Knucklebones; Comedy by Douglas Anderson. Directed by Jay Perry.

If they don't write them like ''Present Laughter'' anymore, at least they keep trying. For instance, Douglas Anderson has written this slight, cheerful, formula romantic comedy set in a Midwestern college town. The plot concerns Eddie Evans (Christopher Loomis), a flaky mathematics professor obsessed by formulas, and Anne Yoder (Kathleen Swan), the departmental secretary who unwarily undertakes to type Eddie's voluminous textbook manuscript.

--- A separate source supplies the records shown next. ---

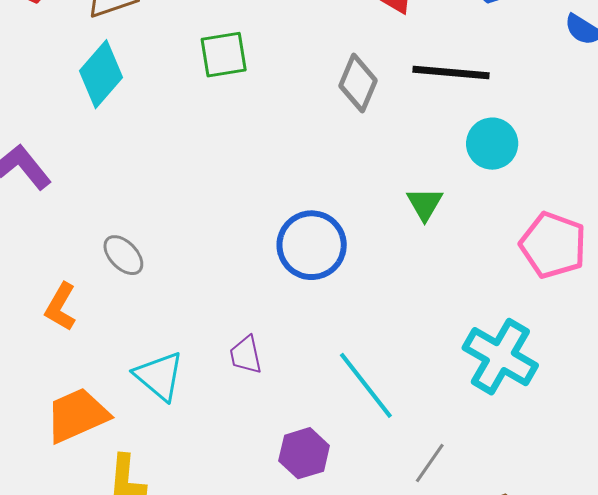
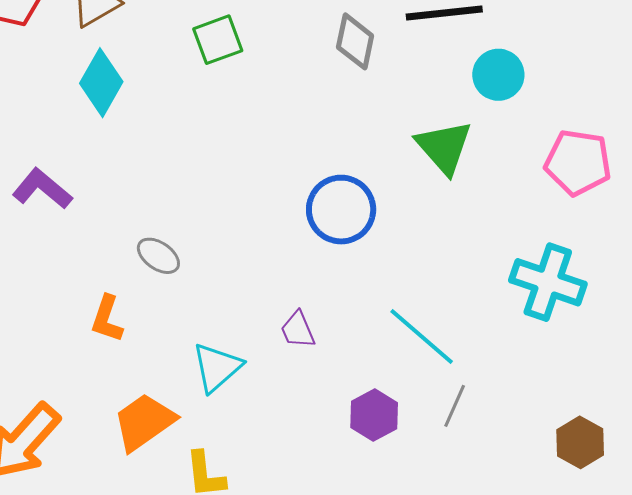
green triangle: (425, 204) -> (444, 147), size x1.6
cyan triangle: (159, 376) -> (217, 367), turned 50
gray line: (430, 463) -> (455, 406), moved

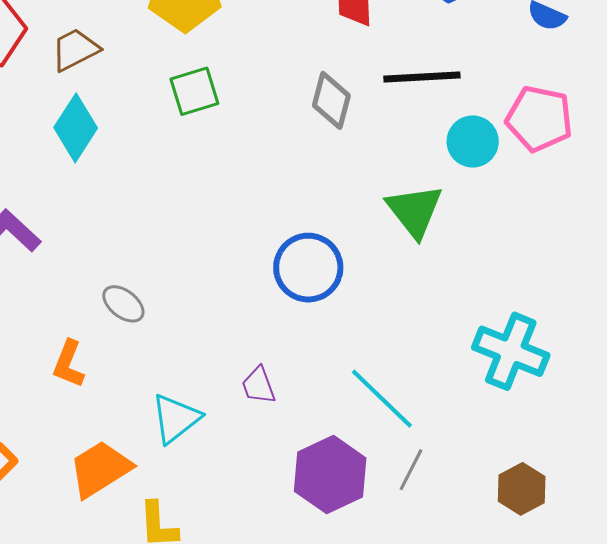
pink pentagon: (578, 162) -> (539, 119), moved
purple hexagon: (374, 415) -> (330, 475), size x1.5
brown hexagon: (580, 442) -> (522, 489), moved

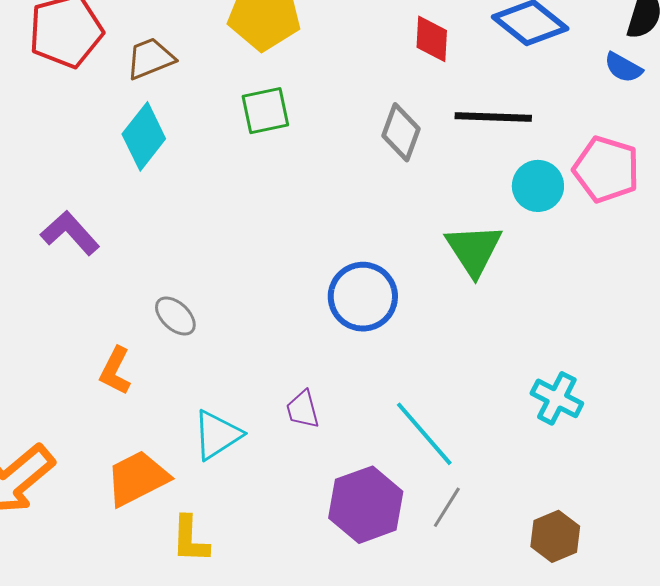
cyan cross: (511, 351) -> (557, 398), size x0.7

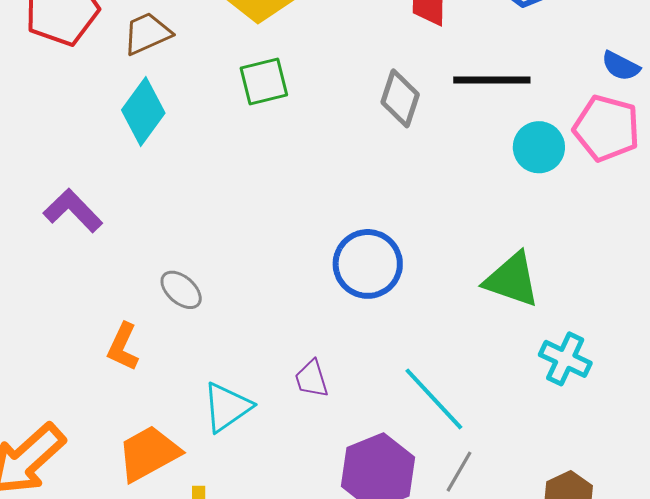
blue semicircle: (623, 68) -> (621, 66), moved
green triangle: (474, 250) -> (512, 280), moved, turned -36

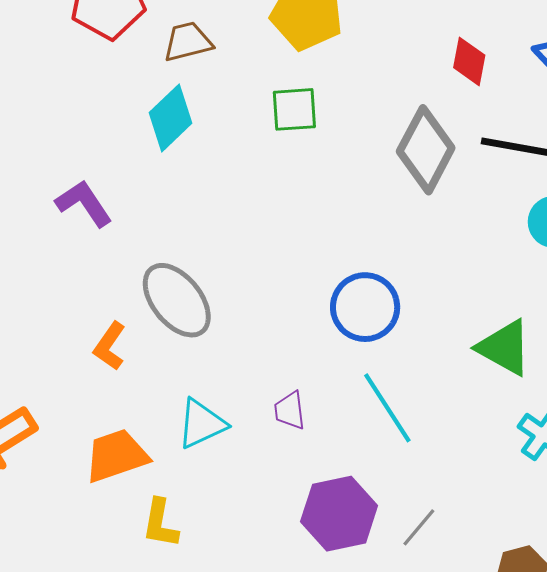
gray diamond: (400, 98) -> (426, 150), size x1.5
gray ellipse: (181, 290) -> (177, 300), size x1.8
cyan line: (434, 399) -> (387, 408), moved

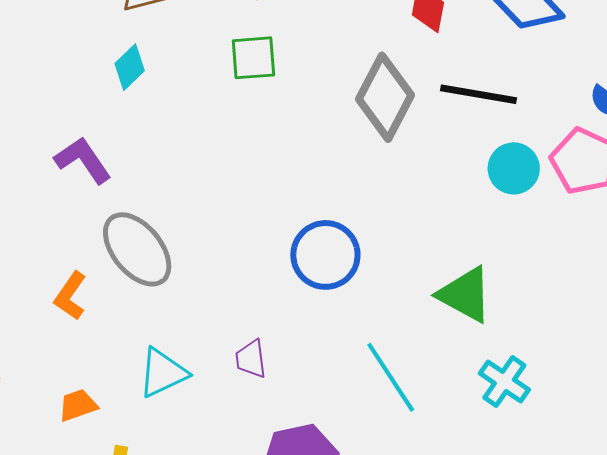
cyan diamond: (170, 118) -> (130, 67), size x0.7
purple L-shape: (84, 203) -> (83, 160), moved
cyan line: (387, 408) -> (391, 377), moved
orange trapezoid: (116, 456) -> (78, 405), size x0.6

Mr. Anderson calls his comedy ''Knucklebones,'' after an old game of chance played with the knucklebones of a sheep. One of Eddie's intensely propounded theories has to do with the single law of chance, which holds that wildly improbable events will never occur. Eddie is a sort of brilliant knucklehead.

The wacky events on the stage of the Nat Horne Musical Theater are more eccentric than either wild or improbable. They require the committed comic expertise of the acting quintet (including a white rabbit) directed by Jay Perry. Besides Miss Swan and the energetic Mr. Loomis, the human players are Jean Barker as the professor's bingo-playing mother, who raises rabbits for magicians, and Arch Johnson as one of her customers, with some family revelations up his sleeve.

Mr. Anderson enjoys mingling humorously extravagant rhetoric, sight gags, and puns (Mrs. Evans's career has been ''hare raising''). At its best, the enjoyment is infectious. At its least, the antic view enlivens those Midwestern groves of academe. Daniel Proett's messy kitchen setting, David Loveless's costumes, and Zack Zanolli's lighting all add to the comic equation.